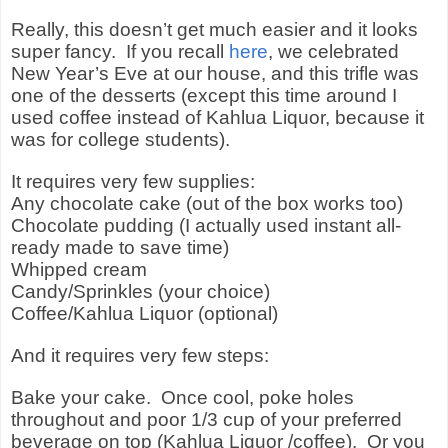
Really, this doesn’t get much easier and it looks
super fancy.
If you recall
here
, we celebrated
New Year’s Eve at our house, and this trifle was
one of the desserts (except this time around I
used coffee instead of Kahlua Liquor, because it
was for college students).
It requires very few supplies:
Any chocolate cake (out of the box works too)
Chocolate pudding (I actually used instant all-
ready made to save time)
Whipped cream
Candy/Sprinkles (your choice)
Coffee/Kahlua Liquor (optional)
And it requires very few steps:
Bake your cake.
Once cool, poke holes
throughout and poor 1/3 cup of your preferred
beverage on top (Kahlua Liquor /coffee).
Or you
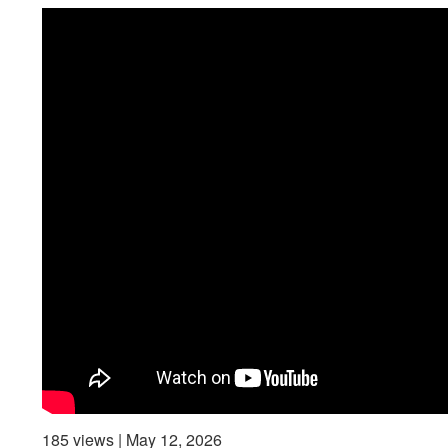
185 views | May 12, 2026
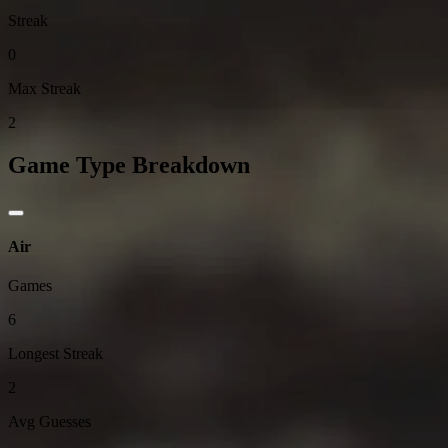
Streak
0
Max Streak
2
Game Type Breakdown
Air
Games
6
Longest Streak
2
Avg Guesses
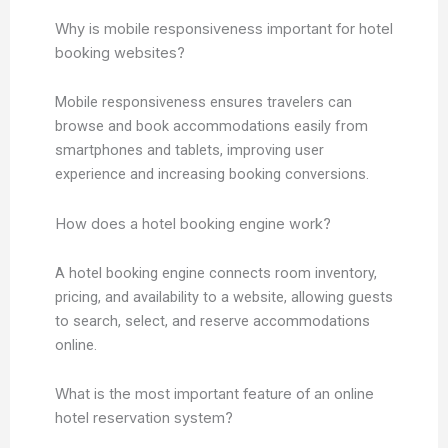
Why is mobile responsiveness important for hotel
booking websites?
Mobile responsiveness ensures travelers can
browse and book accommodations easily from
smartphones and tablets, improving user
experience and increasing booking conversions.
How does a hotel booking engine work?
A hotel booking engine connects room inventory,
pricing, and availability to a website, allowing guests
to search, select, and reserve accommodations
online.
What is the most important feature of an online
hotel reservation system?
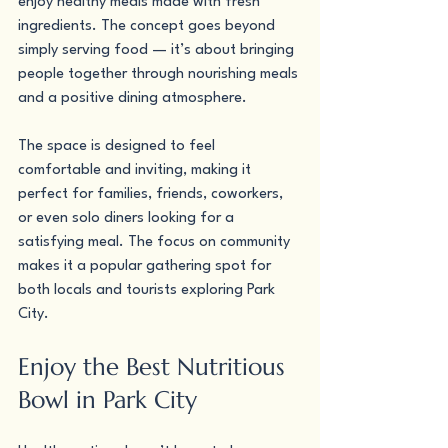
enjoy healthy meals made with fresh 
ingredients. The concept goes beyond 
simply serving food — it’s about bringing 
people together through nourishing meals 
and a positive dining atmosphere.
The space is designed to feel 
comfortable and inviting, making it 
perfect for families, friends, coworkers, 
or even solo diners looking for a 
satisfying meal. The focus on community 
makes it a popular gathering spot for 
both locals and tourists exploring Park 
City.
Enjoy the Best Nutritious 
Bowl in Park City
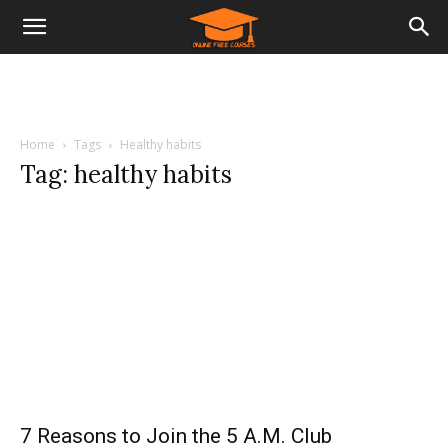
Home
Tags
Healthy habits
Tag: healthy habits
7 Reasons to Join the 5 A.M. Club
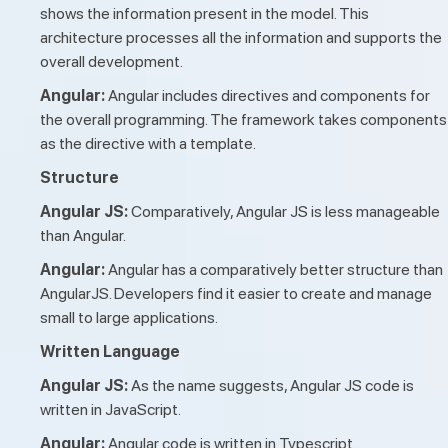
shows the information present in the model. This
architecture processes all the information and supports the
overall development.
Angular:
Angular includes directives and components for
the overall programming. The framework takes components
as the directive with a template.
Structure
Angular JS:
Comparatively, Angular JS is less manageable
than Angular.
Angular:
Angular has a comparatively better structure than
AngularJS. Developers find it easier to create and manage
small to large applications.
Written Language
Angular JS:
As the name suggests, Angular JS code is
written in JavaScript.
Angular:
Angular code is written in Typescript.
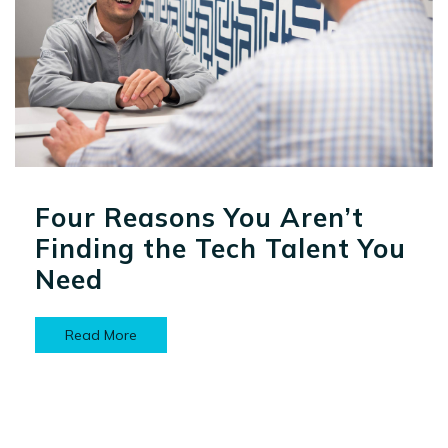
Four Reasons You Aren’t
Finding the Tech Talent You
Need
Read More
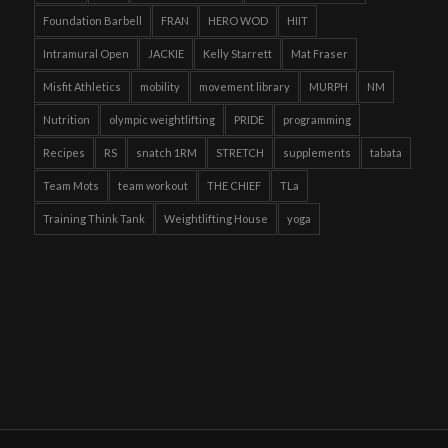
Foundation Barbell
FRAN
HERO WOD
HIIT
Intramural Open
JACKIE
Kelly Starrett
Mat Fraser
Misfit Athletics
mobility
movement library
MURPH
NM
Nutrition
olympic weightlifting
PRIDE
programming
Recipes
RS
snatch 1RM
STRETCH
supplements
tabata
Team Mots
team workout
THE CHIEF
TLa
Training Think Tank
Weightlifting House
yoga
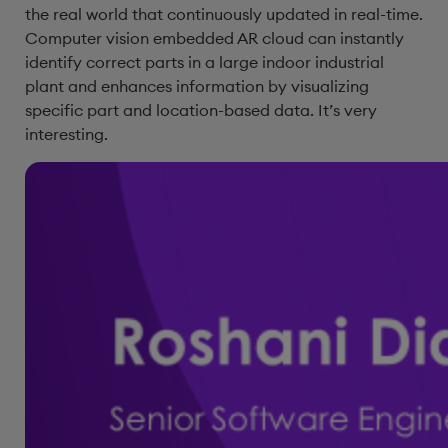
the real world that continuously updated in real-time.
Computer vision embedded AR cloud can instantly
identify correct parts in a large indoor industrial
plant and enhances information by visualizing
specific part and location-based data. It’s very
interesting.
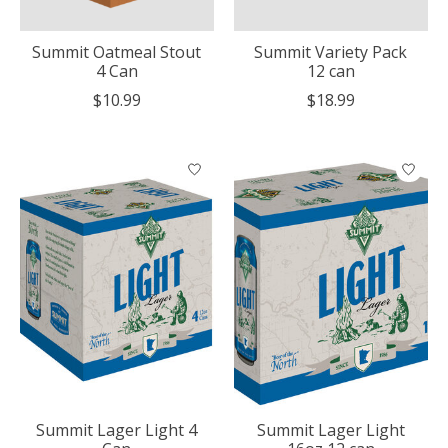
Summit Oatmeal Stout
Summit Variety Pack
4 Can
12 can
$10.99
$18.99
Summit Lager Light 4
Summit Lager Light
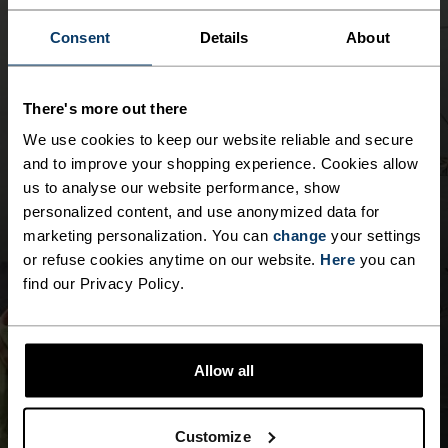
5°
5°
Consent
Details
About
0°
0°
There's more out there
We use cookies to keep our website reliable and secure
-5°
-5°
and to improve your shopping experience. Cookies allow
us to analyse our website performance, show
personalized content, and use anonymized data for
-10°
-10°
marketing personalization. You can
change
your settings
or refuse cookies anytime on our website.
Here
you can
-15°
-15°
find our Privacy Policy.
-20°
-20°
Allow all
-25°
-25°
Customize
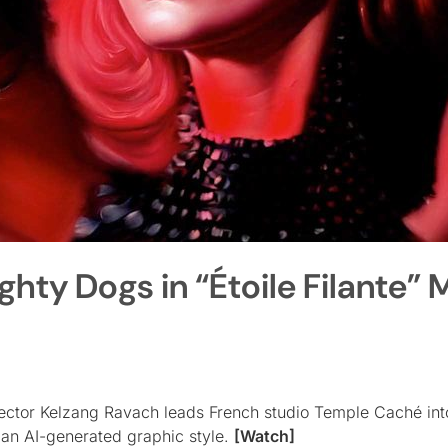
ty Dogs in “Étoile Filante” 
rector Kelzang Ravach leads French studio Temple Caché int
 an AI-generated graphic style.
[Watch]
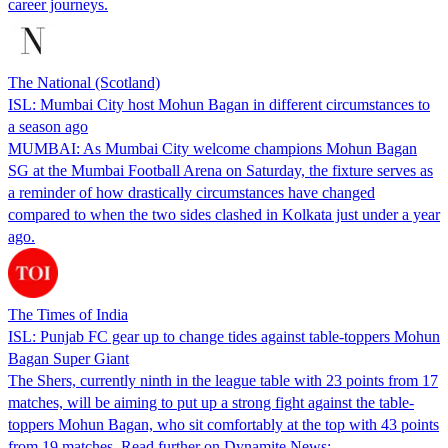
career journeys.
The National (Scotland)
ISL: Mumbai City host Mohun Bagan in different circumstances to
a season ago
MUMBAI: As Mumbai City welcome champions Mohun Bagan
SG at the Mumbai Football Arena on Saturday, the fixture serves as
a reminder of how drastically circumstances have changed
compared to when the two sides clashed in Kolkata just under a year
ago.
The Times of India
ISL: Punjab FC gear up to change tides against table-toppers Mohun
Bagan Super Giant
The Shers, currently ninth in the league table with 23 points from 17
matches, will be aiming to put up a strong fight against the table-
toppers Mohun Bagan, who sit comfortably at the top with 43 points
from 19 matches. Read further on Dynamite News:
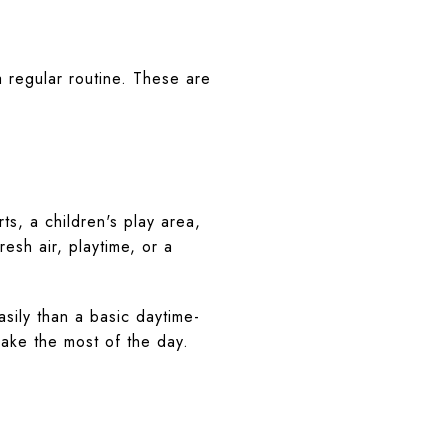
a regular routine. These are
s, a children's play area,
esh air, playtime, or a
sily than a basic daytime-
make the most of the day.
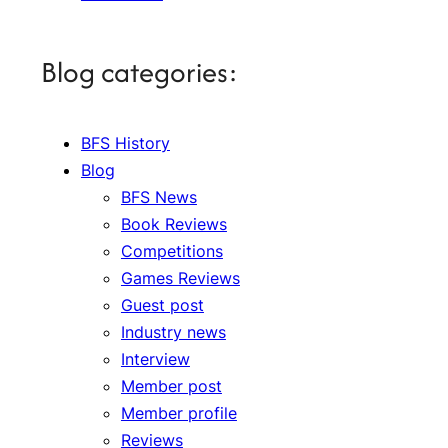
Blog categories:
BFS History
Blog
BFS News
Book Reviews
Competitions
Games Reviews
Guest post
Industry news
Interview
Member post
Member profile
Reviews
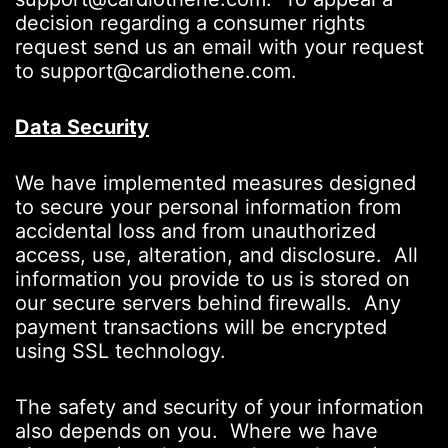
decision regarding a consumer rights
request send us an email with your request
to support@cardiothene.com.
Data Security
We have implemented measures designed
to secure your personal information from
accidental loss and from unauthorized
access, use, alteration, and disclosure. All
information you provide to us is stored on
our secure servers behind firewalls. Any
payment transactions will be encrypted
using SSL technology.
The safety and security of your information
also depends on you. Where we have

## What the task asks
Return every line of the listing exactly, leaving its pictures behind.

## Response to this exercise
Really, this doesn’t get much easier and it looks
super fancy.
If you recall
here
, we celebrated
New Year’s Eve at our house, and this trifle was
one of the desserts (except this time around I
used coffee instead of Kahlua Liquor, because it
was for college students).
It requires very few supplies:
Any chocolate cake (out of the box works too)
Chocolate pudding (I actually used instant all-
ready made to save time)
Whipped cream
Candy/Sprinkles (your choice)
Coffee/Kahlua Liquor (optional)
And it requires very few steps:
Bake your cake.
Once cool, poke holes
throughout and poor 1/3 cup of your preferred
beverage on top (Kahlua Liquor /coffee).
Or you
185 views | May 12, 2026
Streak
0
Max Streak
2
Game Type Breakdown
Air
Games
6
Longest Streak
2
Avg Guesses
Why is mobile responsiveness important for hotel
booking websites?
Mobile responsiveness ensures travelers can
browse and book accommodations easily from
smartphones and tablets, improving user
experience and increasing booking conversions.
How does a hotel booking engine work?
A hotel booking engine connects room inventory,
pricing, and availability to a website, allowing guests
to search, select, and reserve accommodations
online.
What is the most important feature of an online
hotel reservation system?
enjoy healthy meals made with fresh 
ingredients. The concept goes beyond 
simply serving food — it’s about bringing 
people together through nourishing meals 
and a positive dining atmosphere.
The space is designed to feel 
comfortable and inviting, making it 
perfect for families, friends, coworkers, 
or even solo diners looking for a 
satisfying meal. The focus on community 
makes it a popular gathering spot for 
both locals and tourists exploring Park 
City.
Enjoy the Best Nutritious 
Bowl in Park City
Home
Tags
Healthy habits
Tag: healthy habits
7 Reasons to Join the 5 A.M. Club
shows the information present in the model. This
architecture processes all the information and supports the
overall development.
Angular:
Angular includes directives and components for
the overall programming. The framework takes components
as the directive with a template.
Structure
Angular JS:
Comparatively, Angular JS is less manageable
than Angular.
Angular:
Angular has a comparatively better structure than
AngularJS. Developers find it easier to create and manage
small to large applications.
Written Language
Angular JS:
As the name suggests, Angular JS code is
written in JavaScript.
Angular:
Angular code is written in Typescript.
Four Reasons You Aren’t
Finding the Tech Talent You
Need
Read More
Foundation Barbell
FRAN
HERO WOD
HIIT
Intramural Open
JACKIE
Kelly Starrett
Mat Fraser
Misfit Athletics
mobility
movement library
MURPH
NM
Nutrition
olympic weightlifting
PRIDE
programming
Recipes
RS
snatch 1RM
STRETCH
supplements
tabata
Team Mots
team workout
THE CHIEF
TLa
Training Think Tank
Weightlifting House
yoga
the real world that continuously updated in real-time.
Computer vision embedded AR cloud can instantly
identify correct parts in a large indoor industrial
plant and enhances information by visualizing
specific part and location-based data. It’s very
interesting.
Summit Oatmeal Stout
Summit Variety Pack
4 Can
12 can
$10.99
$18.99
Summit Lager Light 4
Summit Lager Light
5°
5°
Consent
Details
About
0°
0°
There's more out there
We use cookies to keep our website reliable and secure
-5°
-5°
and to improve your shopping experience. Cookies allow
us to analyse our website performance, show
personalized content, and use anonymized data for
-10°
-10°
marketing personalization. You can
change
your settings
or refuse cookies anytime on our website.
Here
you can
-15°
-15°
find our Privacy Policy.
-20°
-20°
Allow all
-25°
-25°
Customize
ty Dogs in “Étoile Filante” 
rector Kelzang Ravach leads French studio Temple Caché int
 an AI-generated graphic style.
[Watch]
career journeys.
The National (Scotland)
ISL: Mumbai City host Mohun Bagan in different circumstances to
a season ago
MUMBAI: As Mumbai City welcome champions Mohun Bagan
SG at the Mumbai Football Arena on Saturday, the fixture serves as
a reminder of how drastically circumstances have changed
compared to when the two sides clashed in Kolkata just under a year
ago.
The Times of India
ISL: Punjab FC gear up to change tides against table-toppers Mohun
Bagan Super Giant
The Shers, currently ninth in the league table with 23 points from 17
matches, will be aiming to put up a strong fight against the table-
toppers Mohun Bagan, who sit comfortably at the top with 43 points
from 19 matches. Read further on Dynamite News:
a regular routine. These are
s, a children's play area,
esh air, playtime, or a
sily than a basic daytime-
make the most of the day.
Blog categories:
BFS History
Blog
BFS News
Book Reviews
Competitions
Games Reviews
Guest post
Industry news
Interview
Member post
Member profile
Reviews
decision regarding a consumer rights
request send us an email with your request
to support@cardiothene.com.
Data Security
We have implemented measures designed
to secure your personal information from
accidental loss and from unauthorized
access, use, alteration, and disclosure. All
information you provide to us is stored on
our secure servers behind firewalls. Any
payment transactions will be encrypted
using SSL technology.
The safety and security of your information
also depends on you. Where we have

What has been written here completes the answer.